Clark: How did the last-minute extra episode come to be?
Hawley: I had found over the course of the season that this show doesn't want to be long. With "Fargo," we were long sometimes because there's a lot of story to get across. With "Legion," because of how much we're asking of the audience in terms of the fantastical nature of it and the non-linear storytelling and the surreal elements, it felt to me the more concise these episodes were the better. So, there were some elements that ended up on the cutting-room floor over the course of the season. A lot of them surrounded [actors] Jean Smart and Jemaine Clement [who play Melanie Bird and Oliver Bird] and that relationship and how he came in and got into her head to seduce her. She has this big turn where she goes over to the dark side, and when we had cut all that stuff out and I watched that big turn, it just didn't mean enough. We hadn't earned it yet.

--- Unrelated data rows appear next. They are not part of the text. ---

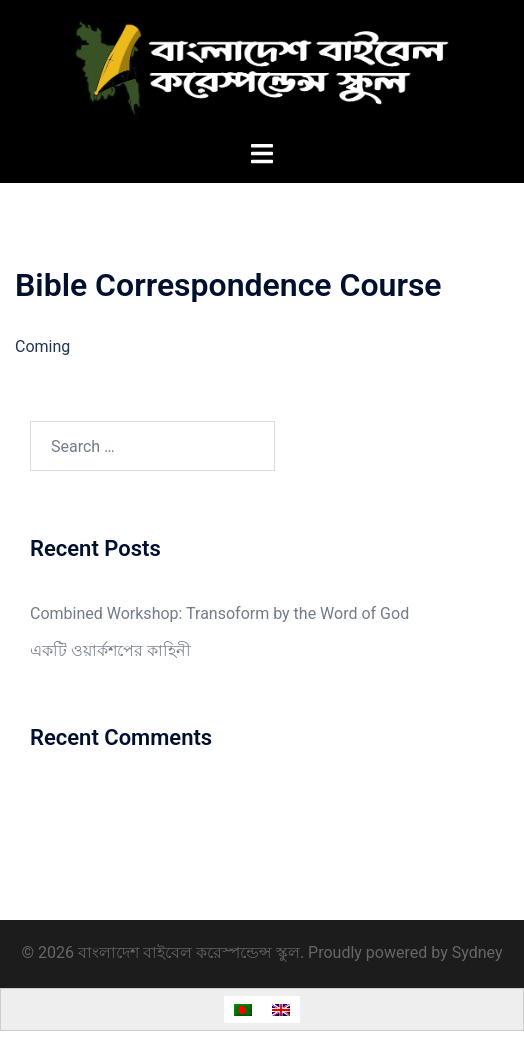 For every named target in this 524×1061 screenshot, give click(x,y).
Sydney (477, 952)
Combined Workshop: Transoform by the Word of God (219, 613)
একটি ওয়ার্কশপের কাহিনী (110, 650) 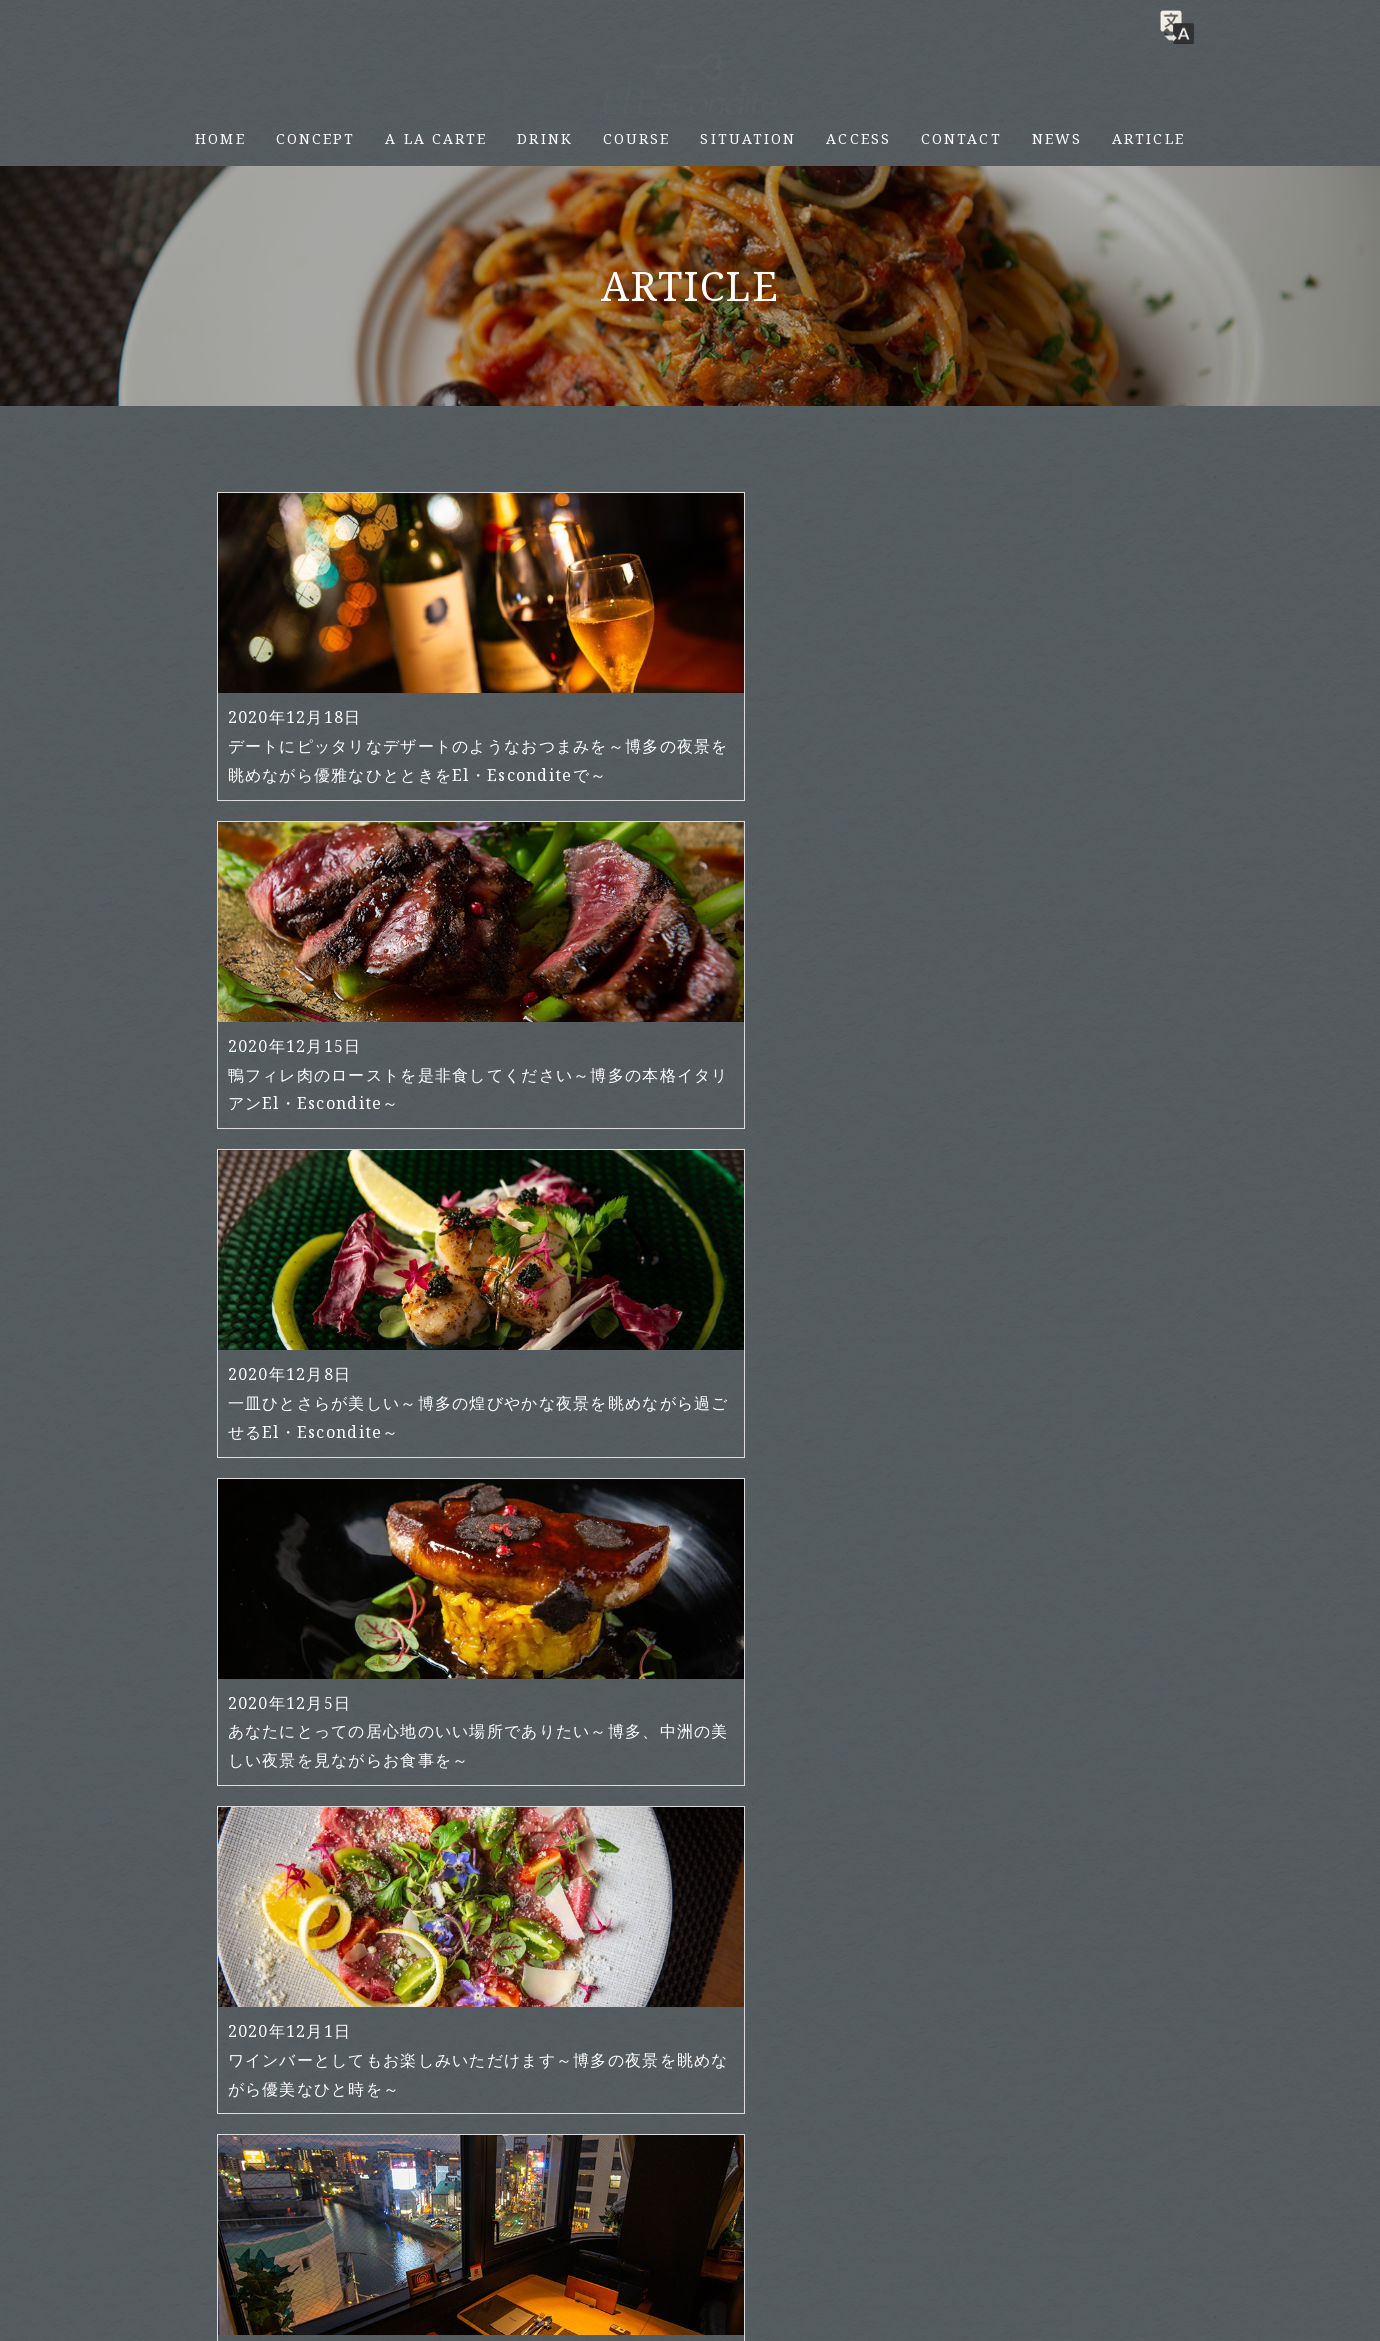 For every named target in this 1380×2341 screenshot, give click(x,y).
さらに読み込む (690, 2008)
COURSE (637, 138)
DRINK (545, 138)
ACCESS (858, 138)
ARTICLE (1148, 138)
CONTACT (961, 138)
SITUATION (748, 138)
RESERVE (1352, 121)
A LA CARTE (436, 138)
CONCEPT (316, 138)
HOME (220, 138)
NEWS (1057, 138) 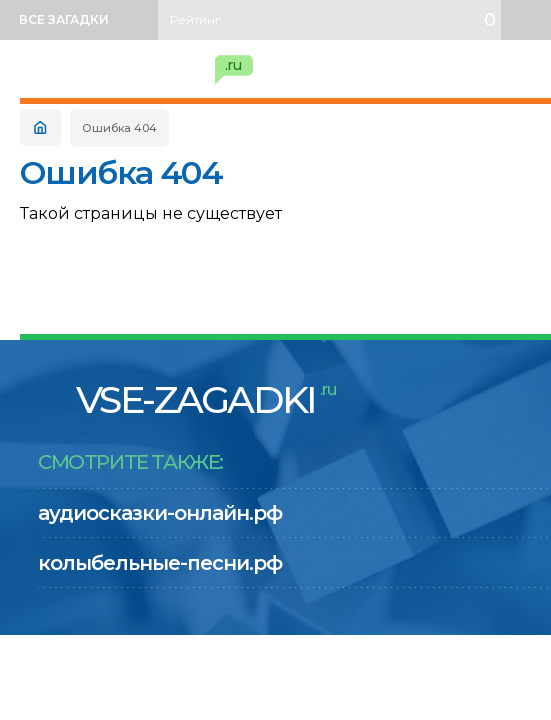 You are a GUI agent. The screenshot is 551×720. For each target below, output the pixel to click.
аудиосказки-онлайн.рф (160, 513)
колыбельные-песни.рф (160, 563) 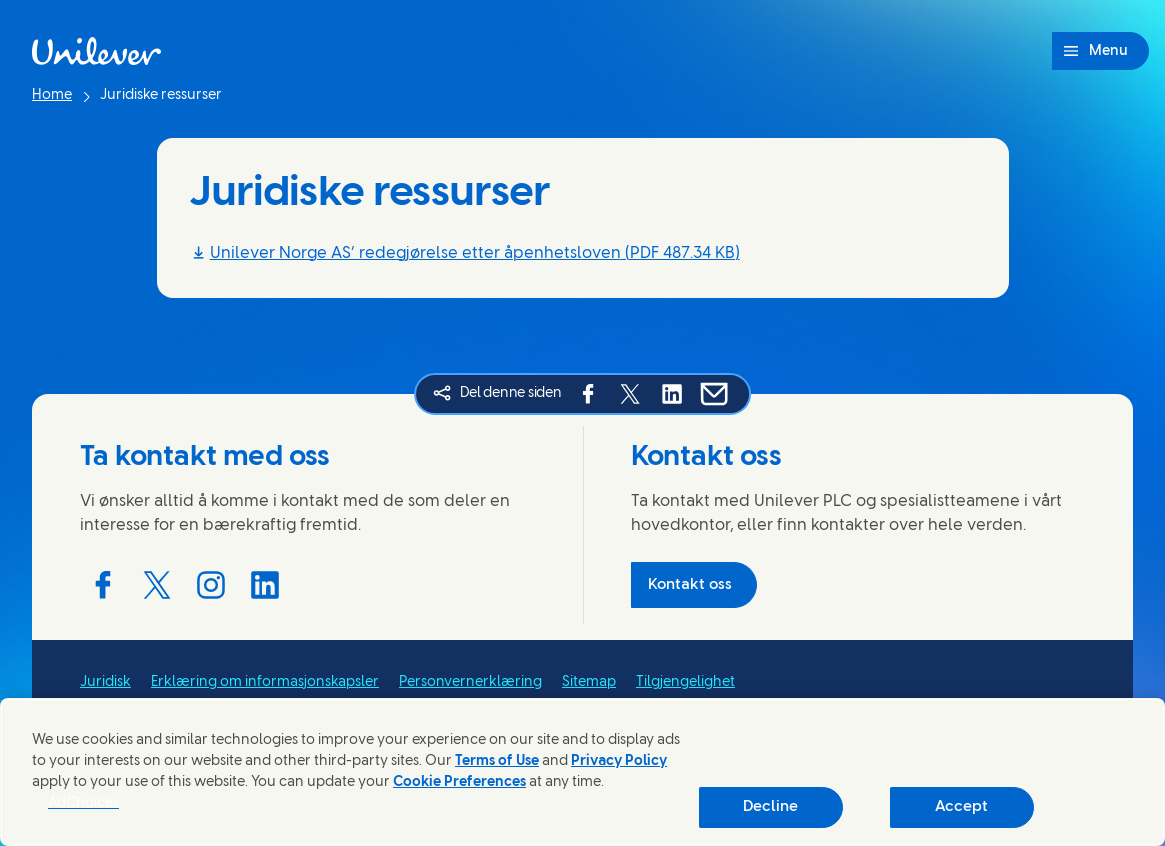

Clark: So the 11th episode came along late and wasn't always part of the plan, right?Hawley: We had written a whole series and were filming the "finale," and I just felt, looking at it, that there was a critical piece of story that was missing, and nowhere to fit it in ... My hope with this show is that it's about the journey and not the destination, and if you're a fan of this show and like the way we tell stories, then if you can have another hour of it with strong material in it, then it's certainly justified. The last two episodes as a result have a kick to them. Finally, after this season of detours and meditation, you get the action. You get the fight sequence and the final confrontations. You get all those things and the last two episodes are action-packed in a way the season hadn't been.
Clark: I really wanted to ask you about some of your other projects. Are you able to give an update on your Doctor Doom movie and whether that's still in development?
Hawley: Doctor Doom is still moving along. I'm about to direct this film "Pale Blue Dot" and we have another season of "Legion" to do. I think the question now revolves around the merger of Fox and Disney and whether that happens, and what would happen to all those Marvel projects once it does. There is some uncertainty there. I think the film studio [Fox] would like to move quickly and make the movie, that's my hope. Now we're just talking about how and when we are going to do that.
Clark: What about "Fargo" season four?
Hawley: My hope is to have a writers' room in the beginning of next year and to be filming next fall.
Clark: So are you hoping for a 2020 release if it gets greenlit?
Hawley: Yeah, sort of spring of 2020, but it's up to the network. A lot can happen between now and then obviously, but I'm very excited to return to that world of storytelling. But yeah, busy busy.